Thursday, December 8, 2011
The Road Not Taken
Until I got divorced, I always saw job and career as a temporary thing.
I was raised in a very traditional home. Although my mom has a degree and could have chosen other things, she chose to stay home with me and my younger siblings. She got a part-time job once my brother was in school, but we were always her priority. My parents taught me that in a marriage, the man is responsible for providing financially no matter what it takes. The woman is responsible for taking care of the family. If the woman also works, it should be her own choice, only in a situation that's good for the family as a whole, and not because she has to to keep things afloat. They encouraged me and my sister to get plenty of education and work experience, but mainly as a safety net... in case anything ever happened. In my mind, at least, "anything" was basically limited to a tragic accident leaving me a widow with kids. It never occurred to me that I might not marry or have kids. Or that my husband would walk out on me, with or without kids.
In any case, I was in agreement with the whole philosophy. Even now I don't completely disagree with it (for myself - I don't believe one size fits all, I'm not telling anyone else how to live. This is just my story). I also want to disclaim that I'm thankful for the way I was raised and the sacrifices my parents made so I could have a good childhood. I'm not pointing any fingers.
BUT. These core beliefs led to regrettable decisions. I knew I wanted to be a writer from a very young age, but even as a kid, I was also very concerned about security. Even then, I knew I probably couldn't make a living writing, and relegated it to a permanent hobby. My parents encouraged me toward business-type career paths - jobs that would provide stability and a good income until I inevitably got married and started a family. In college I went down a couple of rabbit trails like meteorology and geography, but those didn't pan out or were discouraged. I finally majored in Communications as a compromise - it was applicable to a lot of fields, many of them in business, but was also something I enjoyed. Still, I had no big picture, no long-term career goals. In a sense, I was afraid to have long-term career goals. I didn't want to fall in love with something and then deeply resent my future children (or even my future husband) for tearing me away from it. So I had no motivation to think too hard about what to do for the rest of my life. As far as full-time work went, I thought "the rest of my life" would only encompass a few years. I wish the "Mistake Guy" from Scrubs had paid me a visit.

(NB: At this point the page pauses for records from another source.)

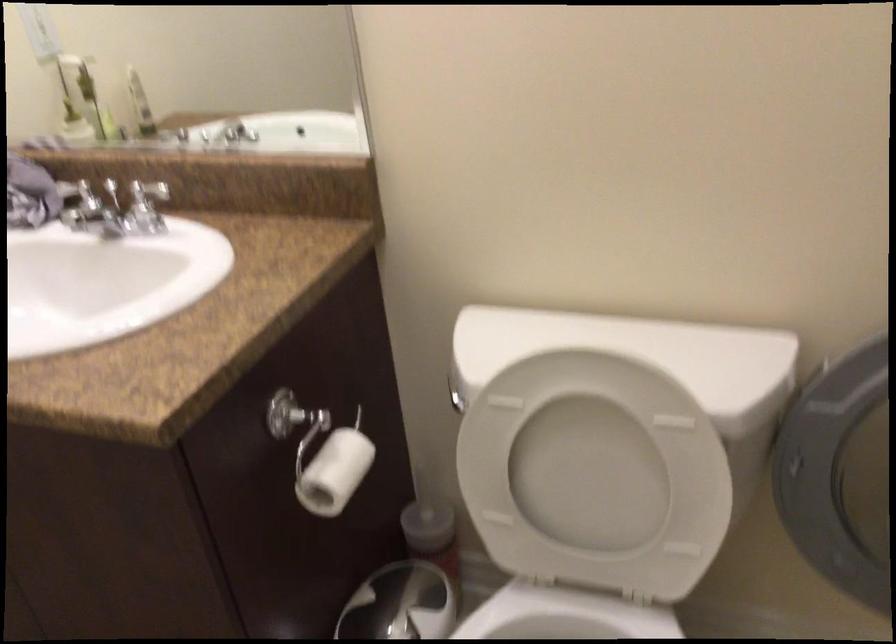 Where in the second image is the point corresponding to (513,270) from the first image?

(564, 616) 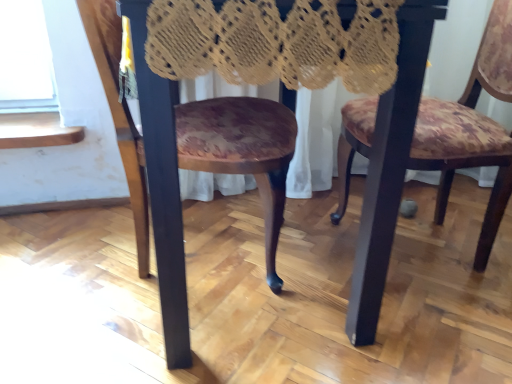 This screenshot has height=384, width=512. I want to click on vacant space in wooden table at center (from a real-world perspective), so click(x=292, y=267). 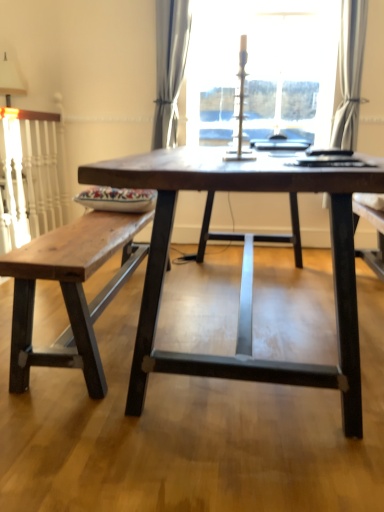 I want to click on free spot below dark wood table at center (from a real-world perspective), so click(241, 332). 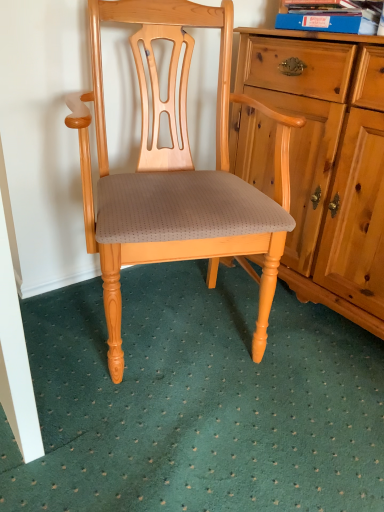 Question: Considering the relative sizes of green textured carpet at lower center and matte wood chair at center in the image provided, is green textured carpet at lower center thinner than matte wood chair at center?

Choices:
 (A) no
 (B) yes

Answer: (A)

Question: Would you say green textured carpet at lower center is outside matte wood chair at center?

Choices:
 (A) yes
 (B) no

Answer: (A)

Question: Would you say green textured carpet at lower center is a long distance from matte wood chair at center?

Choices:
 (A) no
 (B) yes

Answer: (A)

Question: Is green textured carpet at lower center oriented away from matte wood chair at center?

Choices:
 (A) yes
 (B) no

Answer: (B)

Question: From the image's perspective, would you say green textured carpet at lower center is shown under matte wood chair at center?

Choices:
 (A) no
 (B) yes

Answer: (B)

Question: Is green textured carpet at lower center taller than matte wood chair at center?

Choices:
 (A) yes
 (B) no

Answer: (B)

Question: Considering the relative sizes of green textured carpet at lower center and blue cardboard book at upper right in the image provided, is green textured carpet at lower center taller than blue cardboard book at upper right?

Choices:
 (A) no
 (B) yes

Answer: (A)

Question: Is green textured carpet at lower center surrounding blue cardboard book at upper right?

Choices:
 (A) yes
 (B) no

Answer: (B)

Question: Considering the relative sizes of green textured carpet at lower center and blue cardboard book at upper right in the image provided, is green textured carpet at lower center smaller than blue cardboard book at upper right?

Choices:
 (A) no
 (B) yes

Answer: (A)

Question: From the image's perspective, is green textured carpet at lower center beneath blue cardboard book at upper right?

Choices:
 (A) no
 (B) yes

Answer: (B)

Question: From a real-world perspective, is green textured carpet at lower center on blue cardboard book at upper right?

Choices:
 (A) yes
 (B) no

Answer: (B)

Question: Is green textured carpet at lower center next to blue cardboard book at upper right and touching it?

Choices:
 (A) no
 (B) yes

Answer: (A)

Question: Is blue cardboard book at upper right oriented towards green textured carpet at lower center?

Choices:
 (A) yes
 (B) no

Answer: (B)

Ten years later, I'm still working at the first job that was offered to me after college. I'm very thankful for many aspects of this job, not least of which that it allowed me financial independence when the unthinkable "anything" happened. But if I'd had a whole world of options and a different mindset at 22, this isn't what I would be doing. Lately I feel like I'm waking up from a lifelong sleep, like I've been unplugged from the Matrix and am seeing my real hands for the first time and wondering what they can do. It took me longer than most people to figure out who I am; who God made me to be, instead of what other people wanted me to be. So now the question is, what do I want in a career? What do I need? What did God make me to do? I'm wrestling with things I should have wrestled with a long time ago. I feel behind. I feel stuck. I regret lost time and choices that hinged on something I have very little control over.
I'm not sure how I feel about the concept of "calling." I think it's overused in Christian circles and usually results in more pressure than anything else, and more pressure is the last thing anyone needs. But, for lack of a better word, I want to pursue my callings and interests and continue developing in them for the rest of my life. Even if I do get to be a wife again, and then a mother, those callings won't negate the ones I already have.
I believe that "having it all," as society presents it to women, is a lie that hurts us rather than helps us. We can't have it all, and we'll kill ourselves trying. But we can be whole, well-rounded individuals at every stage of life. We may need to express our callings in different ways, but they'll still be there.
My point is this: women, don't wait to figure out and pursue what you love. Try different things and let yourself make some mistakes. Don't be afraid to invest in your future. Don't spend years running laps when you could have been clocking mileage in the marathon of your life. I wish I had taken that advice years ago. I wish I could take it fully now. I know it's never too late to make changes, but there's a lot more at stake than there used to be.